As an example of the traffic shaping technique for a variable-length packet, Japanese Unexamined Patent Publication No. 2000-332787 (prior art 3) discloses a packet transfer apparatus in which a high priority queue for storing packets for which the bandwidth has to be guaranteed and a non-priority queue for storing packets to be transmitted in an unoccupied bandwidth are provided in correspondence with each output line in a line interface unit connected to a public network. In the packet transmission apparatus, scheduled transmission time of the head packet of each queue is calculated according to a bandwidth to be guaranteed and the head packet is read out from the queue at the scheduled transmission time.
However, the above-described prior arts do not disclose a practical traffic shaping technique enabling a packet transfer in the minimum guaranteed bandwidth or more while effectively using an unoccupied bandwidth with respect to variable-length packets communicated on the Internet in conformity with the minimum guaranteed bandwidth preliminarily contracted. For example, since the control objects are ATM cells having a fixed length, the prior arts 1 and 2 cannot be applied as they are to the traffic of variable-length packets.

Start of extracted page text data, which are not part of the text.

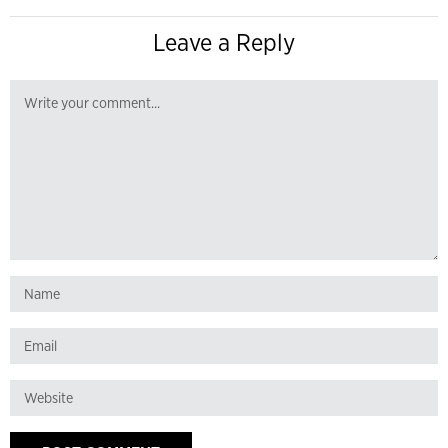
Leave a Reply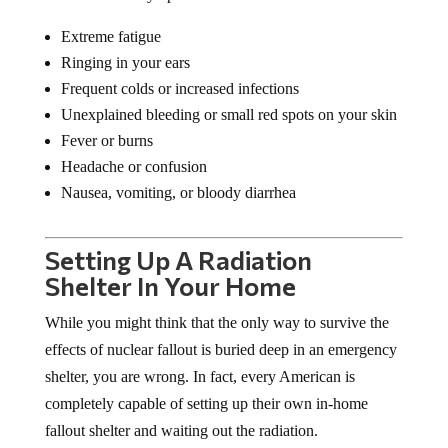
Extreme fatigue
Ringing in your ears
Frequent colds or increased infections
Unexplained bleeding or small red spots on your skin
Fever or burns
Headache or confusion
Nausea, vomiting, or bloody diarrhea
Setting Up A Radiation
Shelter In Your Home
While you might think that the only way to survive the
effects of nuclear fallout is buried deep in an emergency
shelter, you are wrong. In fact, every American is
completely capable of setting up their own in-home
fallout shelter and waiting out the radiation.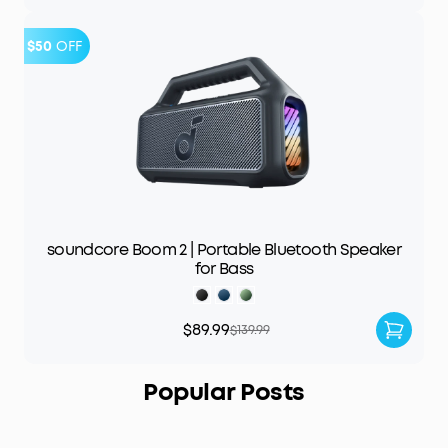
$50
OFF
soundcore Boom 2 | Portable Bluetooth Speaker
for Bass
$89.99
$139.99
Popular Posts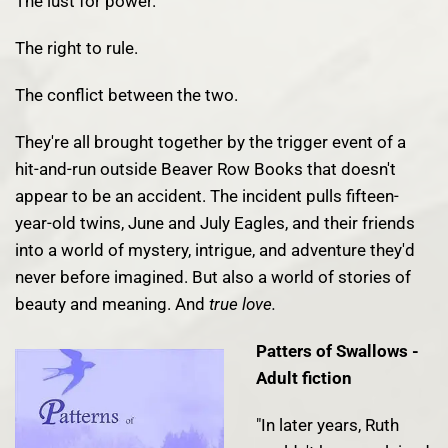
The lust for power.
The right to rule.
The conflict between the two.
They're all brought together by the trigger event of a
hit-and-run outside Beaver Row Books that doesn't
appear to be an accident. The incident pulls fifteen-
year-old twins, June and July Eagles, and their friends
into a world of mystery, intrigue, and adventure they'd
never before imagined. But also a world of stories of
beauty and meaning. And
true love.
Patters of Swallows -
Adult fiction
"In later years, Ruth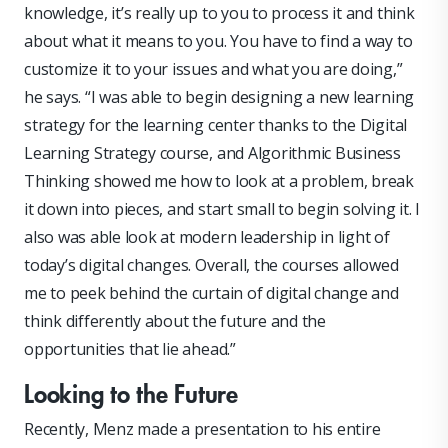
knowledge, it’s really up to you to process it and think
about what it means to you. You have to find a way to
customize it to your issues and what you are doing,”
he says. “I was able to begin designing a new learning
strategy for the learning center thanks to the Digital
Learning Strategy course, and Algorithmic Business
Thinking showed me how to look at a problem, break
it down into pieces, and start small to begin solving it. I
also was able look at modern leadership in light of
today’s digital changes. Overall, the courses allowed
me to peek behind the curtain of digital change and
think differently about the future and the
opportunities that lie ahead.”
Looking to the Future
Recently, Menz made a presentation to his entire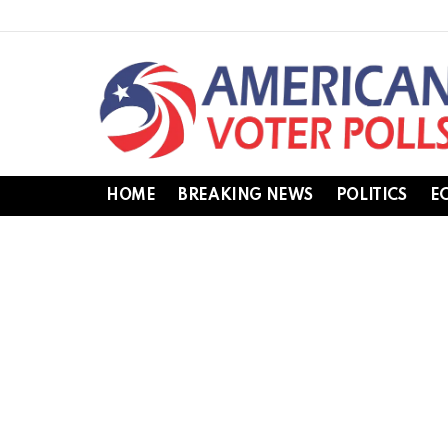
HOME
BREAKING NEWS
POLITICS
E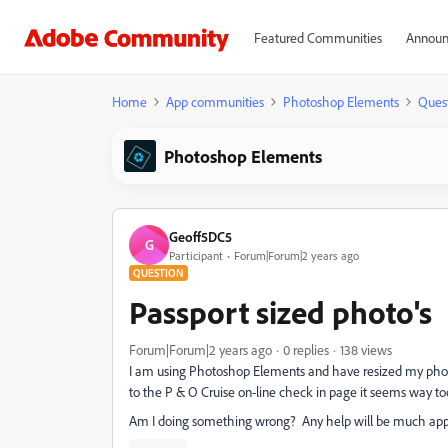
Featured Communities
Announ
Home
App communities
Photoshop Elements
Ques
Photoshop Elements
Geoff5DC5
G
Participant
Forum|Forum|2 years ago
QUESTION
Passport sized photo's
Forum|Forum|2 years ago
0 replies
138 views
I am using Photoshop Elements and have resized my photo'
to the P & O Cruise on-line check in page it seems way too
Am I doing something wrong? Any help will be much app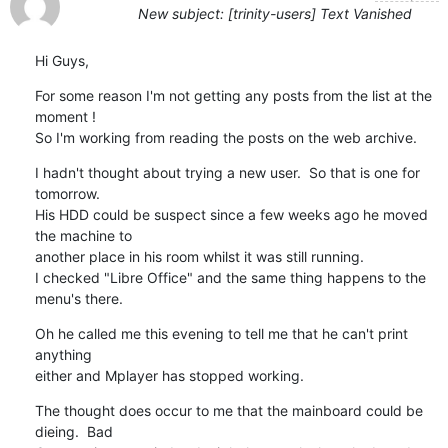
New subject: [trinity-users] Text Vanished
Hi Guys,
For some reason I'm not getting any posts from the list at the 
moment !  

So I'm working from reading the posts on the web archive.
I hadn't thought about trying a new user.  So that is one for 
tomorrow.

His HDD could be suspect since a few weeks ago he moved 
the machine to 

another place in his room whilst it was still running.

I checked "Libre Office" and the same thing happens to the 
menu's there.
Oh he called me this evening to tell me that he can't print 
anything 

either and Mplayer has stopped working.
The thought does occur to me that the mainboard could be 
dieing.  Bad 
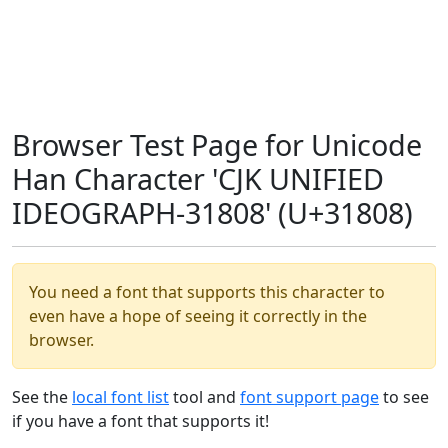
Browser Test Page for Unicode
Han Character 'CJK UNIFIED
IDEOGRAPH-31808' (U+31808)
You need a font that supports this character to
even have a hope of seeing it correctly in the
browser.
See the
local font list
tool and
font support page
to see
if you have a font that supports it!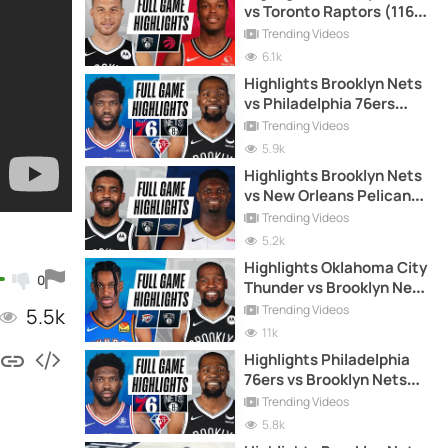
vs Toronto Raptors (116-
103) - 27-4-2021
Trending Videos
6.1k
Highlights Brooklyn Nets
vs Philadelphia 76ers
(114-105) - 16-12-2021
Trending Videos
5.9k
Highlights Brooklyn Nets
vs New Orleans Pelicans
(134-129) - 20-4-2021
Trending Videos
5.2k
Highlights Oklahoma City
0
Thunder vs Brooklyn Nets
(129-116) - 10-1-2021
Trending Videos
5.5k
11k
Highlights Philadelphia
76ers vs Brooklyn Nets
(110-102) - 30-12-2021
Trending Videos
5.8k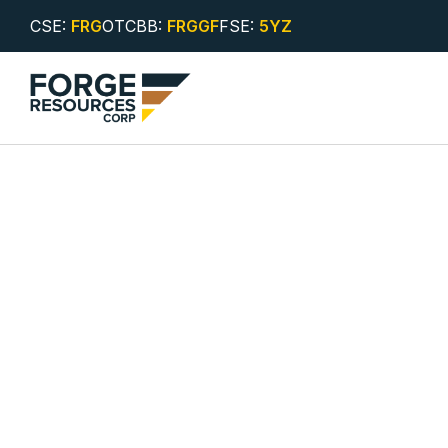
CSE:
FRG
OTCBB:
FRGGF
FSE:
5YZ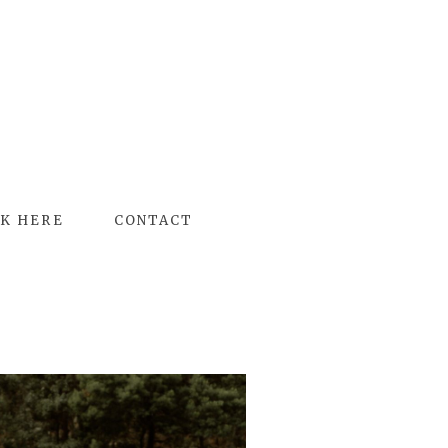
K HERE
CONTACT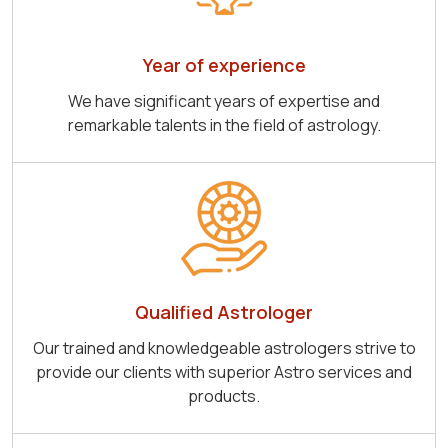
Year of experience
We have significant years of expertise and
remarkable talents in the field of astrology.
Qualified Astrologer
Our trained and knowledgeable astrologers strive to
provide our clients with superior Astro services and
products.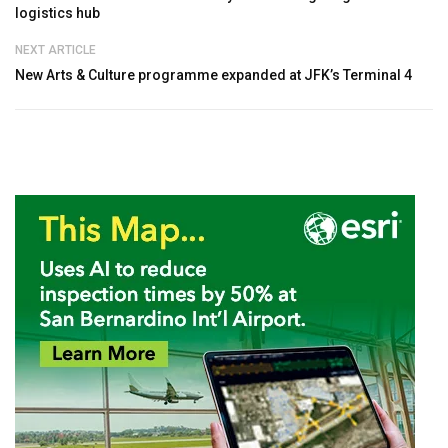
logistics hub
NEXT ARTICLE
New Arts & Culture programme expanded at JFK’s Terminal 4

The prior art 3 guarantees the minimum bandwidth of priority packets by reading out the head packet from the high priority queue to transmit it to the output line at the scheduled packet transmission time, and assigning new scheduled transmission time to the next packet in the same high priority queue so as to keep the minimum guaranteed bandwidth. When packets of a predetermined amount or more are stored in the high priority queue, the prior art 3 prevents overflow of the queue by setting scheduled transmission time, which becomes immediately packet transmission time, to the next packet irrespective of the minimum guaranteed bandwidth. The packets stored in the non-priority queue obtain the transmission right when the high priority queue has no packet to be transmitted at the scheduled transmission time. These non-priority packets are transmitted to the output line by using idle time of the minimum bandwidth.
In the prior art 3, since packets are read out from the high priority queue which reaches the scheduled transmission time assigned to the head packet or from the high priority queue which has passed the scheduled transmission time as a rule, it is theoretically difficult to effectively use the unoccupied bandwidth which becomes available before the transmission scheduled time. Although the prior art 3 describes that the transmission bandwidth can be increased to the maximum allowable bandwidth when the number of packet transmission users decreases, there is no disclosure on a concrete control technique.